When I open a file then the settings for "Color Management Polices" "Profile Mis-matches" can change the workspace to the document profile if I choose. I "honor the profile" and then the workspace will become that of the documents embedded profile.

Having said all that ...

AI is not meant for cheap desktop printer output, it is designed for commercial printers which are largely postscript devices. 

You can get by if you are just doing line art and mostly vector work using AI, but if you want accurate color on photos on a desktop printer AI won't work accurately. _It won't print RGB color test files accurately no matter what you set to. That includes the PDI target file I sent you._

Even using my 8 color "pro" printer 4880 with Epson OEM pigment inks it will not print photos correctly, there is no setting or combinations of settings that can fix that.

For sublimating without a RIP or Powerdriver then Corel Draw works better in terms of more accurate color with cheap desktop printers.

I have AI in CS6 and use it for sending art out to professional print companies or to convert files given me, but for sublimation and photo work I use CD and PS. I would like to divorce CD and only use but AI but I can't. AI is a better program overall, and less buggy, but it is what it is printing to non postscript printers.

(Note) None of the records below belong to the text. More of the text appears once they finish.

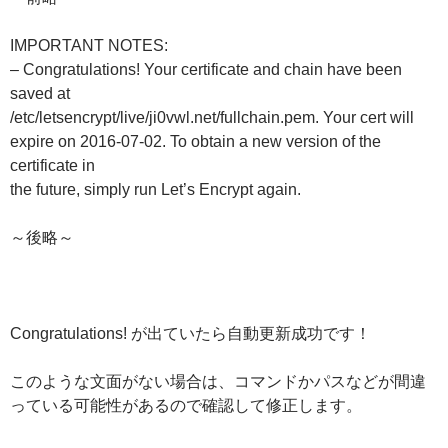
IMPORTANT NOTES:
– Congratulations! Your certificate and chain have been
saved at
/etc/letsencrypt/live/ji0vwl.net/fullchain.pem. Your cert will
expire on 2016-07-02. To obtain a new version of the
certificate in
the future, simply run Let’s Encrypt again.
～後略～
Congratulations! が出ていたら自動更新成功です！
このような文面がない場合は、コマンドかパスなどが間違
っている可能性があるので確認して修正します。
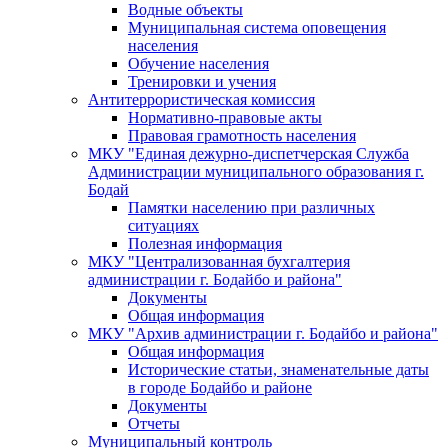
Водные объекты
Муниципальная система оповещения
населения
Обучение населения
Тренировки и учения
Антитеррористическая комиссия
Нормативно-правовые акты
Правовая грамотность населения
МКУ "Единая дежурно-диспетчерская Служба
Администрации муниципального образования г.
Бодай
Памятки населению при различных
ситуациях
Полезная информация
МКУ "Централизованная бухгалтерия
администрации г. Бодайбо и района"
Документы
Общая информация
МКУ "Архив администрации г. Бодайбо и района"
Общая информация
Исторические статьи, знаменательные даты
в городе Бодайбо и районе
Документы
Отчеты
Муниципальный контроль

Both Adobe and Epson advise against using AI without a RIP or postscript device.

If you are only doing vector and only want to use AI then swatching is your best practice. See the webpage here and you can download RGB swatches there as well.

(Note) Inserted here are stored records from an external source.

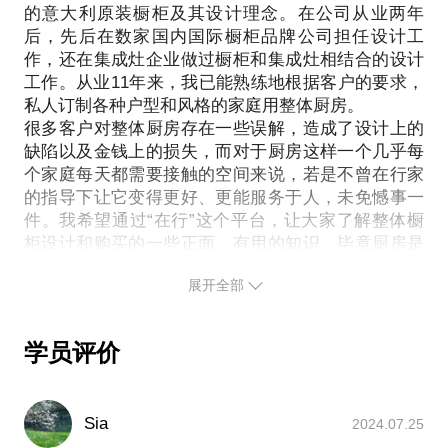
我吗？
的意大利原装橱柜及其设计理念。在公司从业两年
厨房供热水，燃气热水器和小厨宝，哪个更实用？
根据我的经验，我可以给予不懂整体厨房的朋友一些
后，先后在数家国内国际橱柜品牌公司担任设计工
选择水槽时发现了垃圾处理器这个新事物，它适合中
指导性建议，从布局到细节，从选材到价格——
作，还在集成灶企业做过橱柜和集成灶相结合的设计
国的厨房吗？
哪些配件是需要的，哪些配件是可有可无的；
工作。从业11年来，我已能熟练地根据客户的要求，
我是土豪，厨房超大，哪些电器更能彰显我的B格？
私人订制各种户型和风格的家庭用整体厨房。
总体价格上是否存在陷阱或行业内潜规律，可以不花
只要是有关厨房的内容，无论多零碎、多偏门，我都
很多客户对整体厨房存在一些误解，造成了设计上的
哪些冤枉钱；
清清楚楚。我可以根据你的实际情况和个人需求，为
缺陷以及金钱上的损失，而对于厨房这样一个几乎每
品牌选择的一些建议；
你选购厨房内电器给出合理电器。说不定还能帮你找
个家庭每天都需要接触的空间来说，若是不曾在行家
到远低于市场价的优质大牌电器，省下远远高于约见
的指导下让它变得更好、更能服务于人，未免憾事一
件。我希望通过“在行”这个平台，让大家了解整体橱
柜设计和购买的一些正面、有用的知识。毕竟厨房是
我深耕了这么多年的“老地方“，我想带着新朋友一
展开全部
学员评价
Sia
2024.07.25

http://www.multirip.com/colormanagement.html

Once you are setup as good as you can suggest to print and press some color swatches. If you have some chipped or otherwise defect mugs but can be pressed otherwise you can use those for your swatch references in addition to using poly fabric.



See the attached screens for AI.


----------



## samconst (Feb 23, 2007)

Sorry it took so long getting back, I did most of what you said but I cannot use the Cobra profiles. Throws my color way out of wack on both my computers. Just learning to cope. I know Cobra is one of the best but I regret buying this printer


----------



## mgparrish (Jul 9, 2005)

samconst said:


> Sorry it took so long getting back, I did most of what you said but I cannot use the Cobra profiles. Throws my color way out of wack on both my computers. Just learning to cope. I know Cobra is one of the best but I regret buying this printer


Going back to what I said about AI.

Color issues in AI with desktop printers are not correctable without a RIP. this is not just a Cobra sublimation issues, it happens with OEM inks and Artanium inks I used to use. 

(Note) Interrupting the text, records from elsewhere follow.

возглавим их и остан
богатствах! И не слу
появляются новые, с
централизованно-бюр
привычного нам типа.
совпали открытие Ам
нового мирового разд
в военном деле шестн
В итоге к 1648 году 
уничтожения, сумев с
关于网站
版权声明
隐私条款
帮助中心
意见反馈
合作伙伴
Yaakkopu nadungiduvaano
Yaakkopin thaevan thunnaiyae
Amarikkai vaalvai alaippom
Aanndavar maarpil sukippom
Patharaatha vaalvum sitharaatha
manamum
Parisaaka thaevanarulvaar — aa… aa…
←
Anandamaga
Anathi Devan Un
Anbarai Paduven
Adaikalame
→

Sawgrass Powerdriver might work better since it is a printer driver "middleman". But it won't work well with Cobra inks of course.

I have a 8 color pro 4880 printer and when using Epson OEM pigment inks in it before I switched to Cobra's pigments I could never get correct accurate color using bitmaps/photos in AI.

Here is what Epson states on the subject ..

Support & Downloads - Epson Stylus Photo PX710W - Epson

"I want to print from postscript-heavy applications such as InDesign, *Illustrator* and Quark Xpress. Do I need a RIP or Postscript printer driver?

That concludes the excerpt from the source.